Deportatie: de kern van het nazi-concentratiekampsysteem

Maart 1933: oprichting van de eerste concentratiekampen.

20 januari 1942: Wannseeconferentie (buitenwijk van Berlijn). De hoogste nazi-leiders besluiten tot de « definitieve oplossing » voor de Joden en de zigeuners.

22 januari 1944: arrestatie in Parijs van Charles en Charlotte Serre, vroege verzetsstrijders in het noorden van de Dordogne. Vertrek voor deportatie van de Mussidanese gearresteerden tijdens de razzia van 16 januari 1944. 31 januari: vertrek van het grootste transport van gedeporteerde vrouwen na de razzia van 16 januari 1944.
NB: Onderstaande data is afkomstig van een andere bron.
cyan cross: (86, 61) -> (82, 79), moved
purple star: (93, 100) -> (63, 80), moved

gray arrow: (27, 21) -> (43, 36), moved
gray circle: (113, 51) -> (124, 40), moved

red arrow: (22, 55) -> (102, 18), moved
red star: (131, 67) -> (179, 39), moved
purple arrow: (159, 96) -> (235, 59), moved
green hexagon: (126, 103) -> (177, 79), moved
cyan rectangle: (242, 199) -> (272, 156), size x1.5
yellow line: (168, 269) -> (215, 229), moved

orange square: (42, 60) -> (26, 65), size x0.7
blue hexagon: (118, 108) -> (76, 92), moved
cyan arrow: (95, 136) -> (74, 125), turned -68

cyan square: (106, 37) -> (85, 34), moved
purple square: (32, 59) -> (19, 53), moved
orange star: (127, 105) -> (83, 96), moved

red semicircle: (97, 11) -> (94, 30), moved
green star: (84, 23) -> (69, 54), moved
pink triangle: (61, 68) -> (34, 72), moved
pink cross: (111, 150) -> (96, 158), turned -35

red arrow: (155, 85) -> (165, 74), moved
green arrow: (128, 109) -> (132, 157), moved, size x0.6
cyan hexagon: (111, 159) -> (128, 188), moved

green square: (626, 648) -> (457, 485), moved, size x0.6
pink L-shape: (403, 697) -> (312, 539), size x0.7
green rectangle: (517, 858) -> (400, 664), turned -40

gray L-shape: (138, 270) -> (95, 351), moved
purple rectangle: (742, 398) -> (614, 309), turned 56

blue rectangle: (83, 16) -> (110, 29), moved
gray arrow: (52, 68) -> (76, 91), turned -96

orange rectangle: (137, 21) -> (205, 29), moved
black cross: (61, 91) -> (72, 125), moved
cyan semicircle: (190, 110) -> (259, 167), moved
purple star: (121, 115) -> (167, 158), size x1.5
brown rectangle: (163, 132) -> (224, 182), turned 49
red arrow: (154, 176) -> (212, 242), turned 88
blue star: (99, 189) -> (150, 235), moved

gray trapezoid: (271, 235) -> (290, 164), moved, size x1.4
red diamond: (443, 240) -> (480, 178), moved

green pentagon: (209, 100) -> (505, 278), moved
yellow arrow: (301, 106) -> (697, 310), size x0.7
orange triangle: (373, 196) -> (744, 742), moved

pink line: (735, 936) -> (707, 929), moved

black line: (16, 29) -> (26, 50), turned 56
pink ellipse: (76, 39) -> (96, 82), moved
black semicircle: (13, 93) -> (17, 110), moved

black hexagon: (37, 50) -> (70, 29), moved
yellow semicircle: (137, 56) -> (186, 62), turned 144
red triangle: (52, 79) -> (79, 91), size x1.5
Verwikkeld in een totale oorlog aan het Oostfront vanaf 1943, had het Derde Rijk slavenarbeid nodig die het te werk stelde in de concentratiekampen, waarvan sommige in 1933 waren opgericht zodra Hitler aan de macht kwam. Eerst werden Duitse en Oostenrijkse tegenstanders van het naziregime geïnterneerd, daarna, tijdens de Tweede Wereldoorlog, verzetsstrijders, Joden, zigeuners en homoseksuelen uit bezette landen. In Frankrijk werden tussen 1940 en 1944 bijna 90.000 mensen gedeporteerd als « repressieve maatregel ».

Het kamp Mittelbau-Dora, ook bekend als Nordhausen-Dora, werd in augustus 1943 opgericht als dependance van het kamp Buchenwald in Midden-Duitsland en was onder meer bestemd voor de vervaardiging van V2-raketten. De gedeporteerden van het Gusen 2 Kommando, een bijgebouw van het concentratiekamp Mauthausen in Oostenrijk, werden ingezet om tunnels te graven voor de bouw van Messerschmitt ME 109 vliegtuigen, en later straalvliegtuigen. Mauthausen-Gusen was vooral bedoeld voor de eliminatie door middel van arbeid van politieke verzetsstrijders uit door Duitsland bezette landen. In dit bijgebouw, ook wel « de hel van de hel » genoemd, was de levensverwachting gemiddeld vier tot vijf weken.

Van de 2.000 gedeporteerden die Compiègne op 22 januari 1944 verlieten, werden er bijna 500 naar het kamp Dora gestuurd. De andere 350 werden naar Gusen 2 – Mauthausen gestuurd. Onder hen waren de Mussidanezen die tijdens de razzia van 16 januari 1944 werden gearresteerd.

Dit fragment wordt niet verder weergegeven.